With more than 10 Mn active users, it has a repository of over 50 Mn user-generated videos with 400 average views on each video. Transversal Tech has raised $7 Mn till date from investors like Matrix Partners India, Shunwei Capital, and India Quotient.
In August 2018, Clip had also acquired a vernacular crowdsourced discovery platform Clorik for an undisclosed amount.
Clip’s competitors include players such as Shunwei Capital-backed ShareChat, India Quotient-backed Lokal, and Tiger Global-backed Roposo. The competition grew further when Chinese company ByteDance entered India with its apps like TikTok and Helo which have garnered millions of Indian users in a short span of time.

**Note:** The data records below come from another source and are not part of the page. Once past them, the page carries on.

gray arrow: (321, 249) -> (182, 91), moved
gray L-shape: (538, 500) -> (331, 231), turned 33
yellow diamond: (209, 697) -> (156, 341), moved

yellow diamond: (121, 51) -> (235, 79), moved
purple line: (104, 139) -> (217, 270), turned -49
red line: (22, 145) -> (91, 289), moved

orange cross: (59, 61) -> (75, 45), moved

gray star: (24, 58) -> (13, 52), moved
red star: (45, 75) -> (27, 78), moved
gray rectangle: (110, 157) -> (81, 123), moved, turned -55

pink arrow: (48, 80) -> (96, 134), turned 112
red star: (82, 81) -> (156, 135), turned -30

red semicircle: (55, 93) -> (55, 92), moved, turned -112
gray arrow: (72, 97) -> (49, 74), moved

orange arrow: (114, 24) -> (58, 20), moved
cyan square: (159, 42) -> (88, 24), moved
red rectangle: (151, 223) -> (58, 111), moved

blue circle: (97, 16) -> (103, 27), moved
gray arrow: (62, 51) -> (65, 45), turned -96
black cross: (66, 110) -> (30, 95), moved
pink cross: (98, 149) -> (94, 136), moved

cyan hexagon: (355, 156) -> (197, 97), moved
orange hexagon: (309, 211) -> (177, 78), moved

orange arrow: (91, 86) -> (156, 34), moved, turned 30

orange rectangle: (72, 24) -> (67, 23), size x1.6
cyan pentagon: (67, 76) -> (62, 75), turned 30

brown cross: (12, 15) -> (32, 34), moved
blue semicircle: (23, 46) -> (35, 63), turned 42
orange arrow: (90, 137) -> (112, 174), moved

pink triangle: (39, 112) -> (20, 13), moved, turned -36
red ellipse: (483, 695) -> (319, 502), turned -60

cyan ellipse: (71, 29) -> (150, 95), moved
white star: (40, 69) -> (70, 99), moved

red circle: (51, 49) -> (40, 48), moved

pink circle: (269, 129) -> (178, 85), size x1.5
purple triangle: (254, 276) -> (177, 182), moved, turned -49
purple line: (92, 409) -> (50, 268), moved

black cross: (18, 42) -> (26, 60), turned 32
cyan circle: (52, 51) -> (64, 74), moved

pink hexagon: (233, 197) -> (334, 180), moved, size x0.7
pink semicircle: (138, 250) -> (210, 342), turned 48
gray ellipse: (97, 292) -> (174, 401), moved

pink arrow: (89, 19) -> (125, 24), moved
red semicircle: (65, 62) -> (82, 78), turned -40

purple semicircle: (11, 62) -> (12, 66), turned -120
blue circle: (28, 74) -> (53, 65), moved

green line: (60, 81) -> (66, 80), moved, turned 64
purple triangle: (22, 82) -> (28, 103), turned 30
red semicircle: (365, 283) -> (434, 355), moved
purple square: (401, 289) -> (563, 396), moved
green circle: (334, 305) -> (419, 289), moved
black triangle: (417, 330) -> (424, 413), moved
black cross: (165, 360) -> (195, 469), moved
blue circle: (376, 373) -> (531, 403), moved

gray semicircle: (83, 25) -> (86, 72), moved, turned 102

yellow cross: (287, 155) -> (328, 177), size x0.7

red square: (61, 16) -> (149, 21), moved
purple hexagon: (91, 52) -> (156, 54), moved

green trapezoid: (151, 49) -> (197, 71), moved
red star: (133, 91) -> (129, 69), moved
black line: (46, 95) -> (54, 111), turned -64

ShareChat: The Posterboy Of The Indian Social Networking Space
Founded by IIT-Kanpur alumni, Farid Ahsan, Bhanu Singh and Ankush Sachdeva, in October 2015, ShareChat allows users to create, discover, and share content with each other. It also has features like anonymous chat, direct messaging, original video content under the banner of ShareChat Talkies.
Accessible in 14 regional languages, ShareChat’s strength has been its popularity in Tier 2 and Tier 3 cities. The company has seen daily active users increase from 5 Mn in April-May, 2018 to over 8 Mn by the end of 2018.
Till date, the company has raised $122 Mn, with last being a close to $100 Mn (INR 720 Cr) funding round that was reported to boost its valuation to $460 Mn (INR 3,332 Cr).
In a bid to clean up pornographic and violent content from its platform, recently, ShareChat banned 50K profiles, encouraging users to identify and report problematic content. Problematic content can be reported in categories such as porn, violence, fake news, hate speech, spam, impersonation and so on.
The Dizzying Growth Of Chinese Apps
Chief among the Chinese social media apps is ByteDance-owned TikTok, which enjoys a huge fanbase among smaller towns and villages in India. Helo, another ByteDance app has meanwhile roped in celebrities such as Ranveer Singh for brand endorsements in India.
To understand their growth, here are some numbers:
- 39% of TikTok’s 500 Mn global users are from India, mostly between the ages of 16 to 24 years.
- Another Chinese app, Like, which was the third-most downloaded app in India in 2018, counts 64% of its users as Indian
At present, the fierce growth of these apps has left government bodies uneasy. Refusing to budge from its tough stand on social media, the Indian government has raised concerns around content and privacy policies rules of the social media companies.
The Indian government is looking to make the intermediaries (social media platforms, OTTs) more responsible for fake news, hate speech, nudity, from being shared across their platforms, and has introduced draft guidelines as part of Section 79 of the IT Act.
The new rules may also direct the Chinese apps to store their data on Indian citizens within the country, rather than routing it back to China. But it is unsure if these regulations can help the existing Indian players ramp up their game against these heavily funded and global companies.
Clip and ShareChat were part of the 2018 edition of the most coveted list of India’s most innovative startups — 42Next by Inc42.